Fitzgerald v. Palmer, A--101

Decision Date02 May 1966
Docket NumberNo. A--101,A--101
Citation219 A.2d 512,47 N.J. 106
PartiesRosa B. FITZGERALD, General Administratrix of the Estate of Lonnie J. Fitzgerald, Deceased, and Rosa B. Fitzgerald, Administratrix ad Prosequendum of the Estate of Lonnie J. Fitzgerald, Deceased, Plaintiff-Appellant, v. Dwight R. G. PALMER, Commissioner, State Highway Department of the State of New Jersey, Defendant-Respondent.
CourtNew Jersey Supreme Court

Ira Rabkin, Camden, for appellant (Molotsky, Rabkin & Gross, Camden, attorneys).

Alan B. Handler, First Asst. Atty. Gen., for respondent (Richard Newman, Deputy Atty. Gen., of counsel and on the brief, Arthur J. Sills, Atty. Gen., attorney).

The opinion of the court was delivered by

WEINTRAUB, C.J.

Plaintiff's decedent was killed when his automobile was struck by a piece of concrete weighing about 60 pounds dropped by an unknown person from an overhead crossing constructed by the State Highway Department.
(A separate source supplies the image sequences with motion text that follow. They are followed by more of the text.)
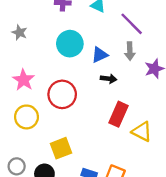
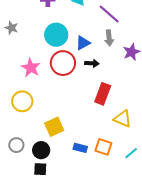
pink star: (24, 80) -> (31, 68), moved
red circle: (62, 94) -> (63, 63), moved
yellow triangle: (142, 132) -> (123, 119), moved

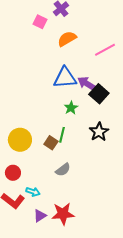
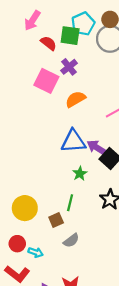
pink square: (40, 22) -> (46, 81), size x1.6
brown square: (51, 143) -> (56, 220), moved, turned 32
cyan arrow: (33, 192) -> (36, 252), moved

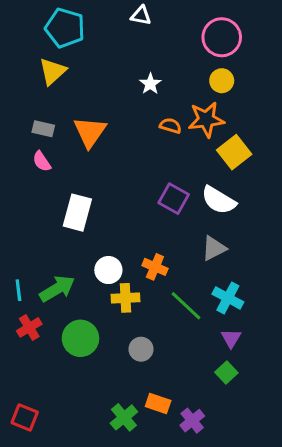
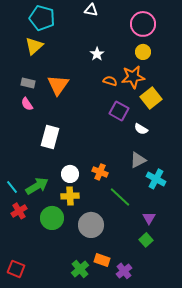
purple square: (174, 199) -> (119, 111), moved
white semicircle: (219, 200) -> (141, 129), size x0.6
cyan line: (18, 290) -> (12, 187), turned -32
yellow cross: (125, 298) -> (70, 196), moved
cyan cross: (228, 298) -> (156, 179), moved
gray circle: (141, 349) -> (91, 225), size x1.6

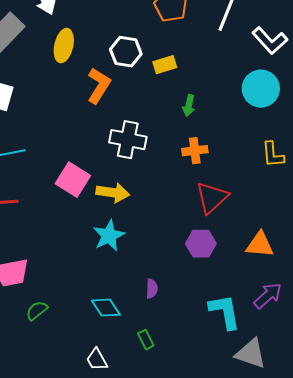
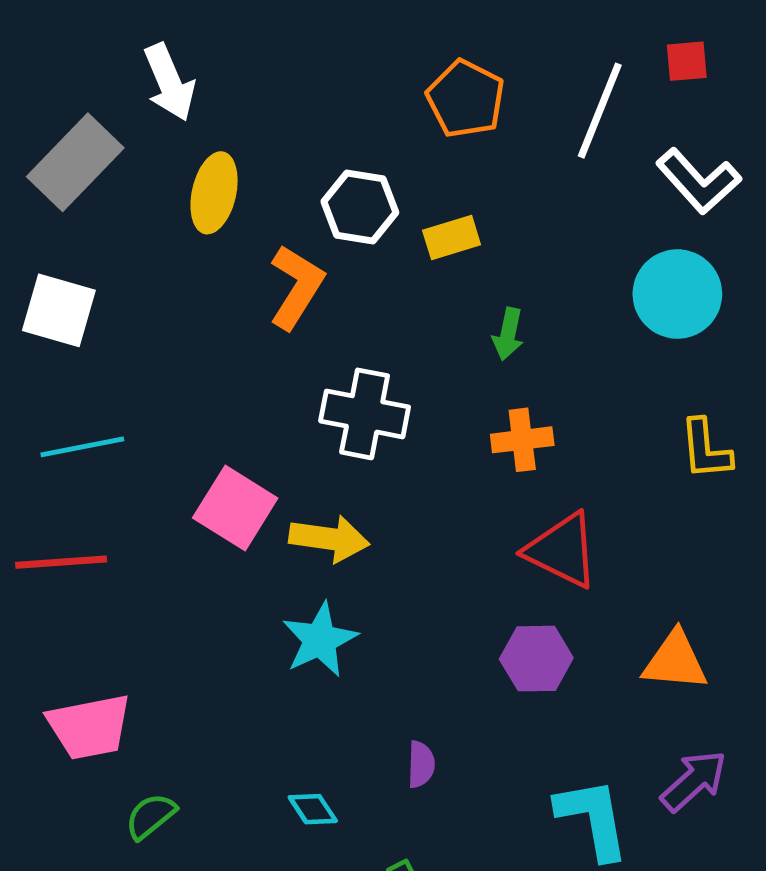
red triangle: (212, 198) -> (562, 550), turned -51
cyan diamond: (106, 308) -> (313, 809), size x0.7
The event was unquestionably a criminal one. The culprit had carried the piece of concrete a considerable distance to the point from which it was released to the road below. The suit is against the State Highway Commissioner, not individually, but in his official capacity. Plaintiff acknowledges the suit is against the State. The thesis of the wrong is that the State was negligent in its construction of the overpass in that it did not erect wire fences to prevent a criminal attack. The trial court granted a motion for judgment on the ground that the complaint did not state a cause of action. We certified the appeal before argument in the Appellate Division.

Plaintiff asks that we (1) end the State's immunity from suit and (2) find a failure to guard against such a criminal attack constitutes an actionable wrong.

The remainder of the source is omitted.